Church Row is a Grade II listed building in the Cornwall local planning authority area, England. First listed on 28 November 1950. Terrace. 4 related planning applications.

Church Row

WRENN ID
late-brass-acorn
Grade
II
Local Planning Authority
Cornwall
Country
England
Date first listed
28 November 1950
Type
Terrace
Source
Historic England listing

Description

A planned terrace of five houses, built in 1821 for sea captains. The front is stuccoed, built on a rubble core of Pentewan stone, with window and door dressings of granite, likely originating from Polrudden Manor, dating to the 16th or 17th century. The roofs are dry slate, and the end stacks are stuccoed. The houses have a double-depth plan, with two main rooms at the front and smaller service rooms at the rear. Nos. 5–8 are in a Tudor Gothic style.

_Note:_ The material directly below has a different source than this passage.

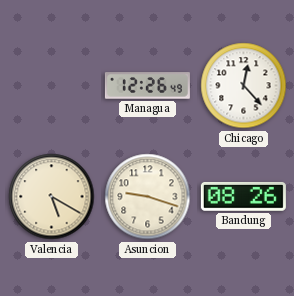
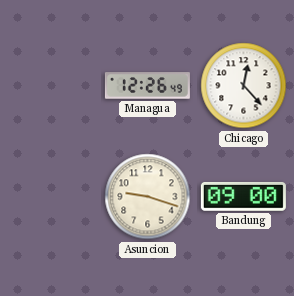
Valencia: 5:20 -> none
Bandung: 08:26 -> 09:00
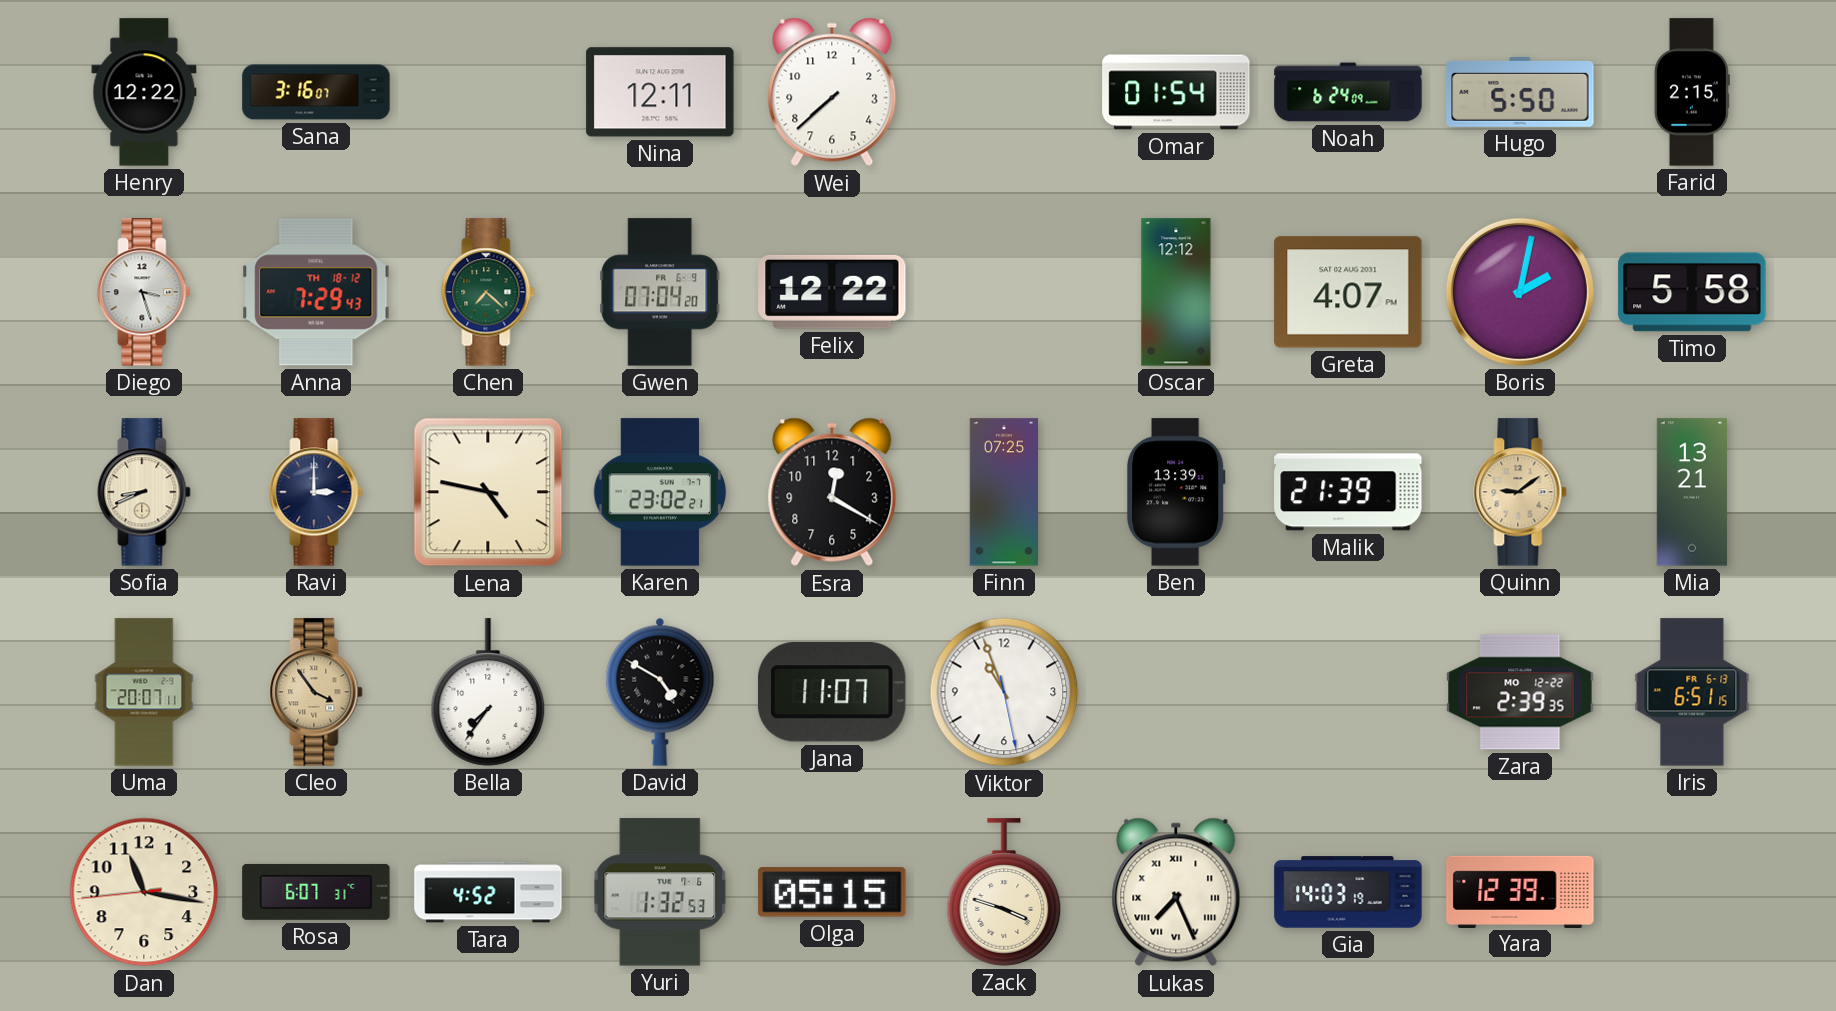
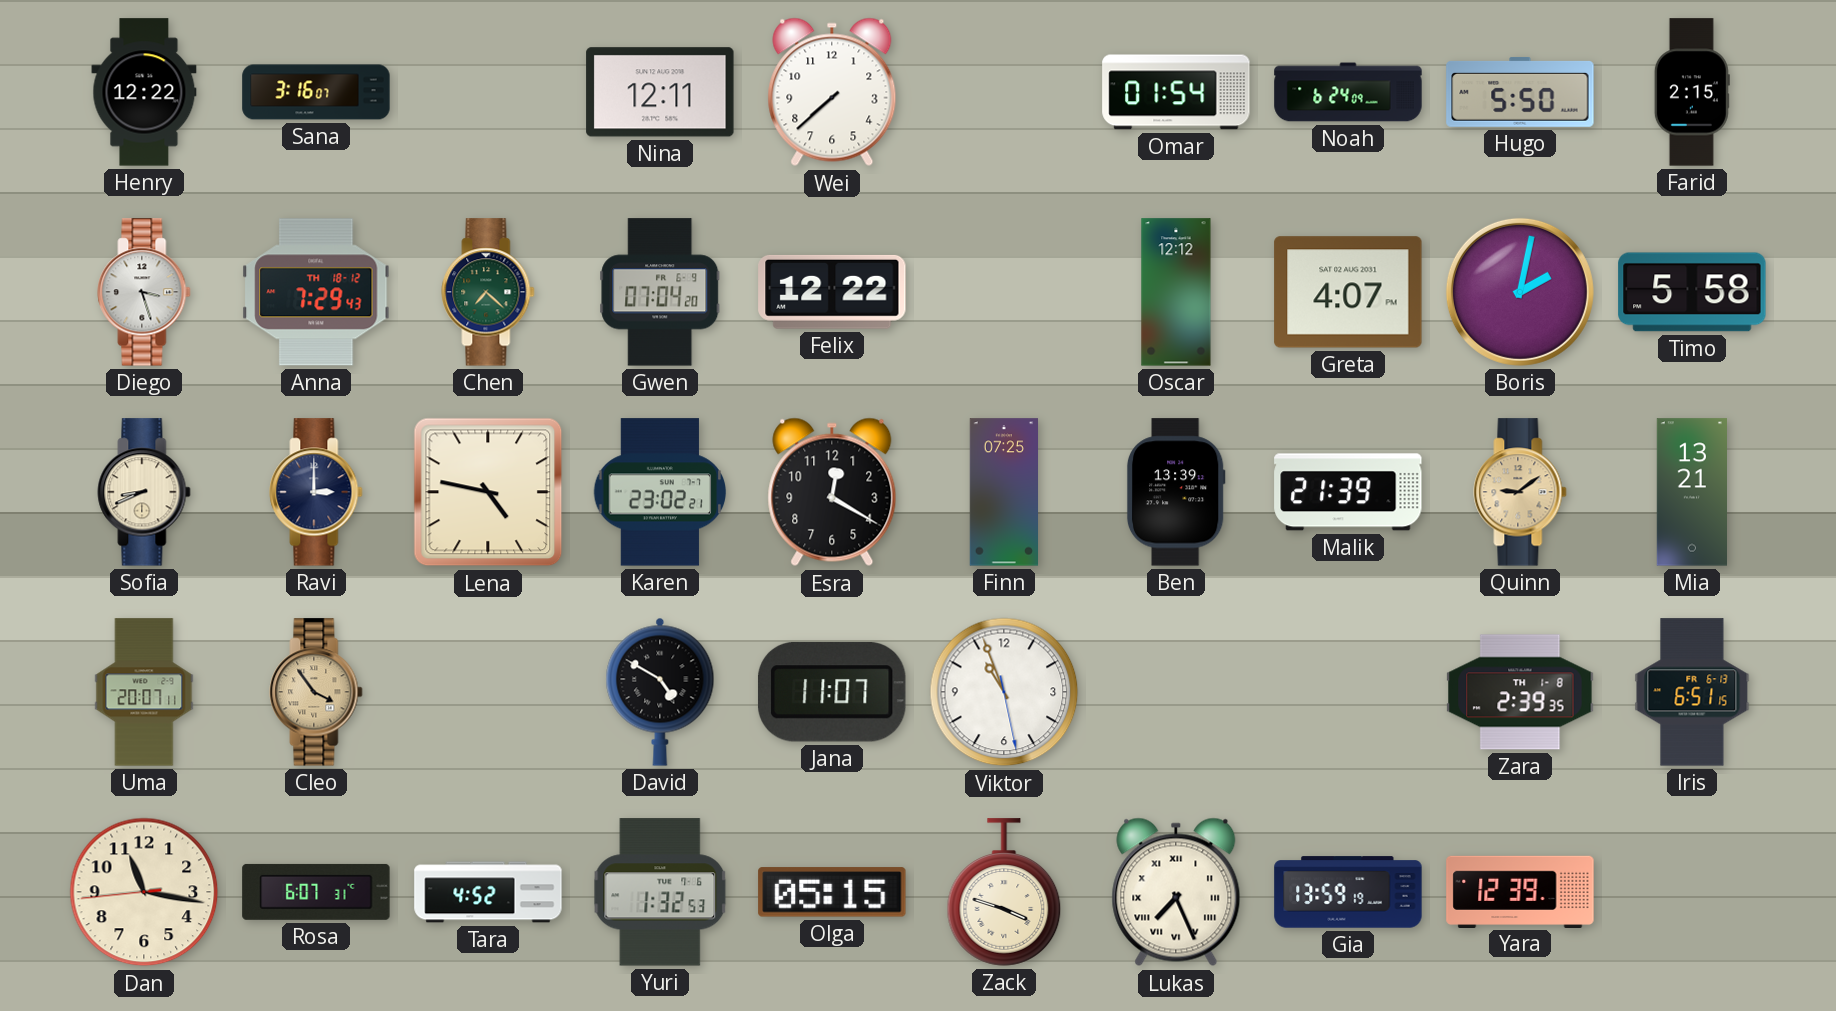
Bella: 7:36 -> none
Zara date: MO 12-22 -> TH 1-8
Gia: 14:03 -> 13:59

The terrace is two storeys high; No. 4 (Hillcroft) has a basement and a two-window front, while Nos. 5–8 have a symmetrical seven-window front with a slightly projecting central bay and a hipped roof. A full-length slate-roofed verandah, supported by a colonnade of slender Tuscan columns, runs along the front. No. 4 has a wide Venetian window on the ground floor. Nos. 5–8 have three-light mullioned windows with square hoodmoulds, some retaining original 1821 leaded glass and central inward-opening casements. The doorways alternate between square-headed and round-arched designs, with hoodmoulds and original studded doors. There are two half-dome niches. The colonnade sits on a low granite-coped rubble retaining wall, accessed by short flights of granite steps. The rear elevation has hipped service wings and stone steps leading up to a quarried bank; many original centre-hung casement windows with glazing bars remain.

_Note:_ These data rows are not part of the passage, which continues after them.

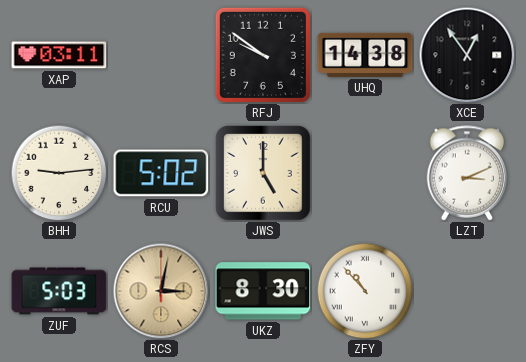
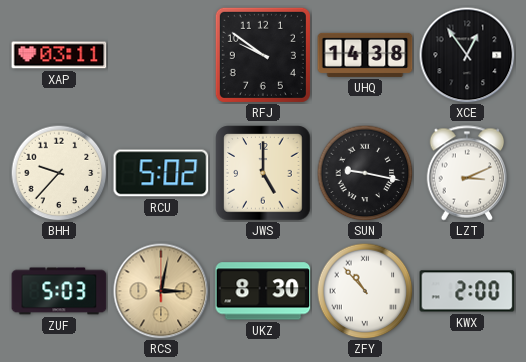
BHH: 9:14 -> 9:37
SUN: none -> 9:17
KWX: none -> 2:00
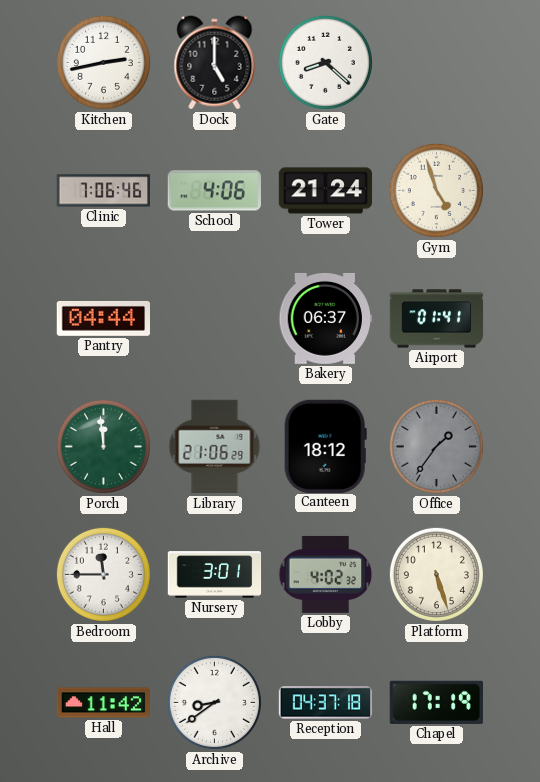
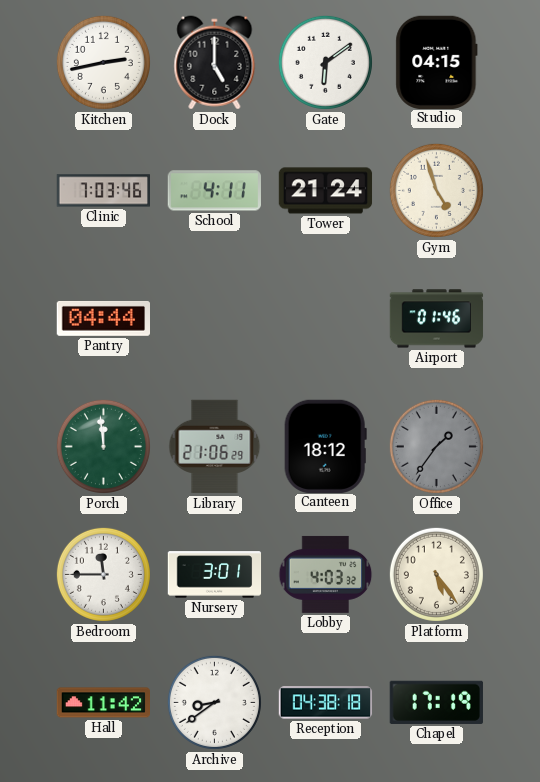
Gate: 8:22 -> 6:09
Studio: none -> 04:15
Clinic: 7:06 -> 7:03
School: 4:06 -> 4:11
Bakery: 06:37 -> none
Airport: 01:41 -> 01:46
Lobby: 4:02 -> 4:03
Platform: 5:27 -> 5:24
Reception: 04:37 -> 04:38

The interior of No. 6, the only one inspected, features an original staircase with stick balusters and a moulded, ramped handrail. The left-hand front room has a large fireplace, and the right-hand front room has a smaller one. The terrace is a notable example of its type, situated prominently overlooking the early 19th-century china clay harbour. The original plan was to construct a similar group to the right of the Church of All Saints to create a symmetrical composition with the church as the central feature.